Certains médias comme Le Figaro en ont profité pour me qualifier de « proche du sulfureux courant des Frères musulmans ». Le journaliste Claude Askolovitch a lamentablement repris ce refrain de « l’intellectuel islamiste » en souhaitant mettre Jean-Louis Bianco en difficulté lors d’une interview sur i-Télé. Ces accusations vides ont pour but de me disqualifier. Car évidemment, dès lors qu’on vous taxe d’être proche de ces courants, on ne fera jamais attention à vos propos, ni à vos écrits. Je saisis donc l’occasion pour clarifier ma position : non, je ne fais pas partie des Frères musulmans. Mais quand bien même j’en ferais partie, où serait le problème ? Ceux qui font ce procès sont ignorants des tendances qui traversent ce courant dans lequel on trouve différentes lectures de l’islam, de la plus souple à la plus rigoriste. Le problème est même ailleurs ; jusqu’à preuve du contraire, ce mouvement légaliste a dans de nombreux pays arabes où il s’est présenté gagné les élections et parfois avec de nettes majorités. En arrivant au pouvoir, il a la plupart du temps respecté les libertés et en Égypte le parti issu de la confrérie a même désigné un chrétien au poste de vice-président. Avant donc de me faire le procès d’être proche des Frères musulmans, il serait bon de rappeler que Manuel Valls est par contre proche de la dictature égyptienne avec qui son gouvernement a conclu de juteux contrats de vente d’armes.
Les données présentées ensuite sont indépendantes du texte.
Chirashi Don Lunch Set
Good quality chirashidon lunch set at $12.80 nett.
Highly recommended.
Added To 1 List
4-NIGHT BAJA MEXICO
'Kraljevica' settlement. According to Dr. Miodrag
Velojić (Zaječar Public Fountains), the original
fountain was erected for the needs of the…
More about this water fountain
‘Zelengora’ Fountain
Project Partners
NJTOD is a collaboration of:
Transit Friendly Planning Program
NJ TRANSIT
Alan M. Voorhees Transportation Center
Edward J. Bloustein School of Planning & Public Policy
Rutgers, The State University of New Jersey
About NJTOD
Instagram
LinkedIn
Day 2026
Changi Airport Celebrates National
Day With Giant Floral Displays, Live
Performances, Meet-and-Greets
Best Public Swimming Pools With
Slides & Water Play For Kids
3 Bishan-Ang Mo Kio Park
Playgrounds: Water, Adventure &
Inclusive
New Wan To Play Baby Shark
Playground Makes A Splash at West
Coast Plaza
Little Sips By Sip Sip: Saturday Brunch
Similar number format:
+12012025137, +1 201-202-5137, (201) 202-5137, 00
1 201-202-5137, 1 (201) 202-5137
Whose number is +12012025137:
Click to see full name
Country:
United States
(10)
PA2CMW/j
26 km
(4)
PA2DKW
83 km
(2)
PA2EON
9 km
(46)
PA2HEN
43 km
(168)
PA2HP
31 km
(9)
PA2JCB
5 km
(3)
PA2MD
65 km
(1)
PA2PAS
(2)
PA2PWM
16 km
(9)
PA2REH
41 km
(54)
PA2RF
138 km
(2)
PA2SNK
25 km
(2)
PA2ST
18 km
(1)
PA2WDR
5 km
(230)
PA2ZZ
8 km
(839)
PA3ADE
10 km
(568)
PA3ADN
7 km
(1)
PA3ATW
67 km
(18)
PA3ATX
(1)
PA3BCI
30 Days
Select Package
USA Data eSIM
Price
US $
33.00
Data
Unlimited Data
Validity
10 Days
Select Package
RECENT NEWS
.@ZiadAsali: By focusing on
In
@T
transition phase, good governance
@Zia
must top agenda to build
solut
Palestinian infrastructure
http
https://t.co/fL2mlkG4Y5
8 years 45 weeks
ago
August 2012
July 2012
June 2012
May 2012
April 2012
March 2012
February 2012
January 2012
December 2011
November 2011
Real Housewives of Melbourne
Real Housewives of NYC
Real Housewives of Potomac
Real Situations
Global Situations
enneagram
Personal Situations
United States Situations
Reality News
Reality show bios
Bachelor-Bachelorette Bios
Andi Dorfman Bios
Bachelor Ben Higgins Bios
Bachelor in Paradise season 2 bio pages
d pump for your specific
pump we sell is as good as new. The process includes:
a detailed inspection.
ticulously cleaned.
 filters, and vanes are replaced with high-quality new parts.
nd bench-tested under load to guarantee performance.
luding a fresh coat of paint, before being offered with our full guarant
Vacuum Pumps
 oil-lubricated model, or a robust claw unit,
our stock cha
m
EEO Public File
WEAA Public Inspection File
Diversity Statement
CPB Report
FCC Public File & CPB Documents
Cette hypocrisie lucrative n’est pas que le fait de notre cher Premier ministre. Le Figaro n’est pas en reste puisque Les Rafales sont produits par le groupe Dassault, propriétaire du journal. Alors entre être proche d’un mouvement populaire, légaliste et démocratique et une junte militaire illégitime, tortionnaire et sanguinaire, mon choix est effectivement vite fait. Du coup, qui est le plus infréquentable?